§ **EXERCISE AIM**: Lines before the one containing "December 2024" are left out; copy that line and every later line through the end of the data exactly.

§ **GIVEN INFORMATION**:

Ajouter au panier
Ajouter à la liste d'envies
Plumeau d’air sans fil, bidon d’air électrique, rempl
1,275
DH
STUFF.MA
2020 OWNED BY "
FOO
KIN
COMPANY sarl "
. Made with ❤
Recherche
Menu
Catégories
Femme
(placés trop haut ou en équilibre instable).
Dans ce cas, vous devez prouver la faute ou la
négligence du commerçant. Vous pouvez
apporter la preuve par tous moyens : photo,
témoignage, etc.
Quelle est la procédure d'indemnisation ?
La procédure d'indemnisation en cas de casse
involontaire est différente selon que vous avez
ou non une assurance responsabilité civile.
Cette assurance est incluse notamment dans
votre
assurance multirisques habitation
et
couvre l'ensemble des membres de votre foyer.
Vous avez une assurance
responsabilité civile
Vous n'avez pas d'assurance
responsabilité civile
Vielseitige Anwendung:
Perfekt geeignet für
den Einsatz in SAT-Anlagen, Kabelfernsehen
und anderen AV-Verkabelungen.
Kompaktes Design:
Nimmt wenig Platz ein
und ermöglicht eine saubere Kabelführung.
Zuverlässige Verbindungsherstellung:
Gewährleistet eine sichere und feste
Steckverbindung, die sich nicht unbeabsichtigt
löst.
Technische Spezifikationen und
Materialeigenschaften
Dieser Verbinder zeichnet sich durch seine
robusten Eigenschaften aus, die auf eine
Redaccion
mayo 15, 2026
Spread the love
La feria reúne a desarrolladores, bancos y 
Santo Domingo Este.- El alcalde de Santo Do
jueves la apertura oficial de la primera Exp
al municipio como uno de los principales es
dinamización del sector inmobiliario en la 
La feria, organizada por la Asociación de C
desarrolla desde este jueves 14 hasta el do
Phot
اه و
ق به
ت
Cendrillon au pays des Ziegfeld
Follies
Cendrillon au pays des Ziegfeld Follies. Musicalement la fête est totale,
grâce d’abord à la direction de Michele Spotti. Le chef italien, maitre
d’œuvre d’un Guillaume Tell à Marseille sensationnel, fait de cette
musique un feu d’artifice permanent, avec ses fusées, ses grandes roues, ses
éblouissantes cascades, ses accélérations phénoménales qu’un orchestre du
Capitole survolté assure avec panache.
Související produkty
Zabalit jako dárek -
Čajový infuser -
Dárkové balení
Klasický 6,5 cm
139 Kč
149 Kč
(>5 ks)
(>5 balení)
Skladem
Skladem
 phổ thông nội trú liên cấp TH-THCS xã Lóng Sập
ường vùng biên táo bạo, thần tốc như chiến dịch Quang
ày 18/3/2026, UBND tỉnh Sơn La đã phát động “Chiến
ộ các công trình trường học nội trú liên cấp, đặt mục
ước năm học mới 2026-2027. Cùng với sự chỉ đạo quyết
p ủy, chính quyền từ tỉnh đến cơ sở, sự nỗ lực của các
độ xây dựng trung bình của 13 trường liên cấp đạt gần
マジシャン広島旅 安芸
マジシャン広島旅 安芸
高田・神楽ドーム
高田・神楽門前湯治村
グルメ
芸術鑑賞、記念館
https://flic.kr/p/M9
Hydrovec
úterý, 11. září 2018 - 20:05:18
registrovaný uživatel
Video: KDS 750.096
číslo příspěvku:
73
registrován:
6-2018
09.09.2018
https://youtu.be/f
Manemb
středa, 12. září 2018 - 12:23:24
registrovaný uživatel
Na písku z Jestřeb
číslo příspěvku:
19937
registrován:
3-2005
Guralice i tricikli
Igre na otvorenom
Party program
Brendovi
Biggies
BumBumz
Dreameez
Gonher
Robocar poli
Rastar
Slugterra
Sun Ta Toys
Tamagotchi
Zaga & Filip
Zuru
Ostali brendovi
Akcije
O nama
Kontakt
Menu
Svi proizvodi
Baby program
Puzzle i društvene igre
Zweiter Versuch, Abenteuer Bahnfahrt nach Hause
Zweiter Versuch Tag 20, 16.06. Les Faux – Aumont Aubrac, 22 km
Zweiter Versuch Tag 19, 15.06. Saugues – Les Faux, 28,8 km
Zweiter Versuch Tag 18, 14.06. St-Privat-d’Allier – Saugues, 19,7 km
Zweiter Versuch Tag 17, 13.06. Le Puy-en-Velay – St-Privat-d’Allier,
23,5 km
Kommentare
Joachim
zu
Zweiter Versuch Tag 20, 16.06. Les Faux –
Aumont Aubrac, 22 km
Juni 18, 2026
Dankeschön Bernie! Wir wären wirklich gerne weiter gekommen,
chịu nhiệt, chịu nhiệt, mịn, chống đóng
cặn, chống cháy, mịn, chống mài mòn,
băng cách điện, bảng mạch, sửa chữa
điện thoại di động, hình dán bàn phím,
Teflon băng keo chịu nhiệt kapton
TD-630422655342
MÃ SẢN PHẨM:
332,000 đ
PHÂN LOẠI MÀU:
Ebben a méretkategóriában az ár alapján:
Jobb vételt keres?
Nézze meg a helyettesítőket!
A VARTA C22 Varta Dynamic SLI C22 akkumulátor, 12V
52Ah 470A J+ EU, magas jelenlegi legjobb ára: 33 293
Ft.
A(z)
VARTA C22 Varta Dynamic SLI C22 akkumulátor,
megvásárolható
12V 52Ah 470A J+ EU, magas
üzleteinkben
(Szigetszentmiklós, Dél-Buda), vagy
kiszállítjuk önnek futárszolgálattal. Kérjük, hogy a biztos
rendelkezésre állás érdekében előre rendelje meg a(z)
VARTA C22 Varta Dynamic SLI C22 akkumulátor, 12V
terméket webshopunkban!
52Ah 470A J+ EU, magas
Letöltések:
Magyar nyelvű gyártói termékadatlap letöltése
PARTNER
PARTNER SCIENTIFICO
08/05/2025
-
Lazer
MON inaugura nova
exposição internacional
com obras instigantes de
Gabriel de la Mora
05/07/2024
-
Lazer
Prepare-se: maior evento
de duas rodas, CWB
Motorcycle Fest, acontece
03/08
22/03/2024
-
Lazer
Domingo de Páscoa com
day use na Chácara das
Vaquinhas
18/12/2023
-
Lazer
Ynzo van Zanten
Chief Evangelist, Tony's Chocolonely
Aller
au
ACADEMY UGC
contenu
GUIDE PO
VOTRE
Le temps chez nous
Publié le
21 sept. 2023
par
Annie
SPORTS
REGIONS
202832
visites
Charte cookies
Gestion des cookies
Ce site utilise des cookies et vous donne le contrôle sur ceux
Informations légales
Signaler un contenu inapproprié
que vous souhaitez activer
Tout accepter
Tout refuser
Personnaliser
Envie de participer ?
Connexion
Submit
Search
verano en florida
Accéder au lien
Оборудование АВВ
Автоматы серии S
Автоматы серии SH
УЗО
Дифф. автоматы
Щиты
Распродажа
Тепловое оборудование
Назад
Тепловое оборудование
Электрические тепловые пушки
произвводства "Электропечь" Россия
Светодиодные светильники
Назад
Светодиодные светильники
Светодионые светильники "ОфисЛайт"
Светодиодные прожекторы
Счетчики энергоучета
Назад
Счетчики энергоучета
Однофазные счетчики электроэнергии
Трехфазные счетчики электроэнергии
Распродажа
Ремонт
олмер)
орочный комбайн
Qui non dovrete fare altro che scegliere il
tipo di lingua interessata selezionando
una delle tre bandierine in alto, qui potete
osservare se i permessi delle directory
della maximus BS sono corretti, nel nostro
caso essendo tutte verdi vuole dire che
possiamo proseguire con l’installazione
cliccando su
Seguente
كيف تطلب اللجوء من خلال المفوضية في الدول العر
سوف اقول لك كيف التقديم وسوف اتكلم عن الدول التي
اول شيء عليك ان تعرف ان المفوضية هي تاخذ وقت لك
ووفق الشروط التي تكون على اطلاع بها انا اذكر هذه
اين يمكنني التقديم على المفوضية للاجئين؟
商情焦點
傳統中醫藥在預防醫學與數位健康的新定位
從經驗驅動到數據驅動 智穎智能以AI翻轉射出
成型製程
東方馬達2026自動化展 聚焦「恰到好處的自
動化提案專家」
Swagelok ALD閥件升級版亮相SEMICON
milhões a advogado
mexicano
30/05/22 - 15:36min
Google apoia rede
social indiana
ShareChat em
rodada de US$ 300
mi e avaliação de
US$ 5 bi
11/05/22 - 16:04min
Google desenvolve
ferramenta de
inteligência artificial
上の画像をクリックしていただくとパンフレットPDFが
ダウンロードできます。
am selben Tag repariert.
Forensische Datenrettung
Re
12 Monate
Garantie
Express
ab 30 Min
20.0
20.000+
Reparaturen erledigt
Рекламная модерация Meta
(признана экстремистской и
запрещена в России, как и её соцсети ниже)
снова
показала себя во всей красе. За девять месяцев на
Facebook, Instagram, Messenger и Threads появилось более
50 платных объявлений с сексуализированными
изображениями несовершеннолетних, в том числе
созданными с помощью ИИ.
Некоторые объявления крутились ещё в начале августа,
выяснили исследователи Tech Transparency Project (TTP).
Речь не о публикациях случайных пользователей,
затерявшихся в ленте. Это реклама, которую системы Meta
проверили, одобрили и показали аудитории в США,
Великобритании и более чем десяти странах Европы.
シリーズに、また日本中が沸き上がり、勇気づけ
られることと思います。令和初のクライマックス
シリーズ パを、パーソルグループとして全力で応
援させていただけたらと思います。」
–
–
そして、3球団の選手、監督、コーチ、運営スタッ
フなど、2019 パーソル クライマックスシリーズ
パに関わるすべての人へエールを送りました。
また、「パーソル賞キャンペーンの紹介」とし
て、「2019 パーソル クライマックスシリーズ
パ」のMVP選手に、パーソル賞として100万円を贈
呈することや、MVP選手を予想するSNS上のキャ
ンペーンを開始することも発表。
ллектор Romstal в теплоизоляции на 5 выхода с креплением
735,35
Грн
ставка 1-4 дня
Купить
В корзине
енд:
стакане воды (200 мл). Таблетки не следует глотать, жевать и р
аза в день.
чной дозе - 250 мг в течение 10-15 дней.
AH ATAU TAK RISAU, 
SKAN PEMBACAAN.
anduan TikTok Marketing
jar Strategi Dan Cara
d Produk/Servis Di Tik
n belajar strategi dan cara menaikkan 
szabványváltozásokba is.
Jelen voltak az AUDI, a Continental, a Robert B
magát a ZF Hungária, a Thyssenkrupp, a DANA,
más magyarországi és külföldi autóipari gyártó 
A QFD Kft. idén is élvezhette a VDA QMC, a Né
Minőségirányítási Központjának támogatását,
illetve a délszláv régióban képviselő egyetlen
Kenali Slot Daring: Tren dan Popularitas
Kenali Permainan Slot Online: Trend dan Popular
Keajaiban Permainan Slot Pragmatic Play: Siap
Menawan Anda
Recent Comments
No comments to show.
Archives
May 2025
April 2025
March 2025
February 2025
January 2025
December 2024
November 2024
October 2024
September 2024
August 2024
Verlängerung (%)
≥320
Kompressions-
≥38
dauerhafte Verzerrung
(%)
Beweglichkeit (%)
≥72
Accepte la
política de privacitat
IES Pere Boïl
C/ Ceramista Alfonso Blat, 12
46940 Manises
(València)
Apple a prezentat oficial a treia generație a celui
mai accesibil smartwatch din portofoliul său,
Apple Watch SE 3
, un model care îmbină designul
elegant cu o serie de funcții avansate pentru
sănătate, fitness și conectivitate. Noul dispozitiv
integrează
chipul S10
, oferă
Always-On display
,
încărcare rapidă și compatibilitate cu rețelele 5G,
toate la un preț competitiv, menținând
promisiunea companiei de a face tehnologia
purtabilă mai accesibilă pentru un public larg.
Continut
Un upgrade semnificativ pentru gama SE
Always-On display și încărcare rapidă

§ **RESULT OF THE TASK**:
December 2024
November 2024
October 2024
September 2024
August 2024
Verlängerung (%)
≥320
Kompressions-
≥38
dauerhafte Verzerrung
(%)
Beweglichkeit (%)
≥72
Accepte la
política de privacitat
IES Pere Boïl
C/ Ceramista Alfonso Blat, 12
46940 Manises
(València)
Apple a prezentat oficial a treia generație a celui
mai accesibil smartwatch din portofoliul său,
Apple Watch SE 3
, un model care îmbină designul
elegant cu o serie de funcții avansate pentru
sănătate, fitness și conectivitate. Noul dispozitiv
integrează
chipul S10
, oferă
Always-On display
,
încărcare rapidă și compatibilitate cu rețelele 5G,
toate la un preț competitiv, menținând
promisiunea companiei de a face tehnologia
purtabilă mai accesibilă pentru un public larg.
Continut
Un upgrade semnificativ pentru gama SE
Always-On display și încărcare rapidă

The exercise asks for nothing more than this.